WHAT THE EXERCISE ASKS: After locating the line that holds "DIÁRIOS RECENTES", output it and all following lines word for word, stopping only at the end of the data.
■ ■ ■
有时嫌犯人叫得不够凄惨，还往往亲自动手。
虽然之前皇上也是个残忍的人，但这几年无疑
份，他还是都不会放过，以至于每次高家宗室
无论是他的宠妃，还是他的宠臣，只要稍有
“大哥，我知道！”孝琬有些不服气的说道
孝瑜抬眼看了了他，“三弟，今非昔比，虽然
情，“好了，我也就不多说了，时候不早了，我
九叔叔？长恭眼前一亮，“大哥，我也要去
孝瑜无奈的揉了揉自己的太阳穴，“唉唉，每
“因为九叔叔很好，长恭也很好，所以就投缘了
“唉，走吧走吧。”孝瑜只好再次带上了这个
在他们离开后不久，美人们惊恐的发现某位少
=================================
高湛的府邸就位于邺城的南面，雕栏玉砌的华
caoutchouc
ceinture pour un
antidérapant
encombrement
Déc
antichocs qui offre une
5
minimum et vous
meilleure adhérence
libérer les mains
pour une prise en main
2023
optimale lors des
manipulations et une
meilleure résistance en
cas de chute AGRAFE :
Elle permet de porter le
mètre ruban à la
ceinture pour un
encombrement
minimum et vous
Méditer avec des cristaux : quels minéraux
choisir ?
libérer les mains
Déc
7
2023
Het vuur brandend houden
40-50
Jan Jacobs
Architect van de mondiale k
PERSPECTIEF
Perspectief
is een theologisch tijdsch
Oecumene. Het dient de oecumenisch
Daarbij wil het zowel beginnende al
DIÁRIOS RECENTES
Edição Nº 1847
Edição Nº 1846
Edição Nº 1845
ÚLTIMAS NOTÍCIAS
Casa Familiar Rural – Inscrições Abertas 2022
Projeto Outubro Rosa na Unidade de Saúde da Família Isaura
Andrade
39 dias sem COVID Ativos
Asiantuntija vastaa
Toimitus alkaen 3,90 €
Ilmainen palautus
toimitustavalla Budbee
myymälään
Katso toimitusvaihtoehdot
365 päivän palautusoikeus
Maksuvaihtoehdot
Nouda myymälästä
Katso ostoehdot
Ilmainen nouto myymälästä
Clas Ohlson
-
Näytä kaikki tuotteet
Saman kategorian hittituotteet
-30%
■ ■ ■
SOLUTION FOR THIS EXERCISE:
DIÁRIOS RECENTES
Edição Nº 1847
Edição Nº 1846
Edição Nº 1845
ÚLTIMAS NOTÍCIAS
Casa Familiar Rural – Inscrições Abertas 2022
Projeto Outubro Rosa na Unidade de Saúde da Família Isaura
Andrade
39 dias sem COVID Ativos
Asiantuntija vastaa
Toimitus alkaen 3,90 €
Ilmainen palautus
toimitustavalla Budbee
myymälään
Katso toimitusvaihtoehdot
365 päivän palautusoikeus
Maksuvaihtoehdot
Nouda myymälästä
Katso ostoehdot
Ilmainen nouto myymälästä
Clas Ohlson
-
Näytä kaikki tuotteet
Saman kategorian hittituotteet
-30%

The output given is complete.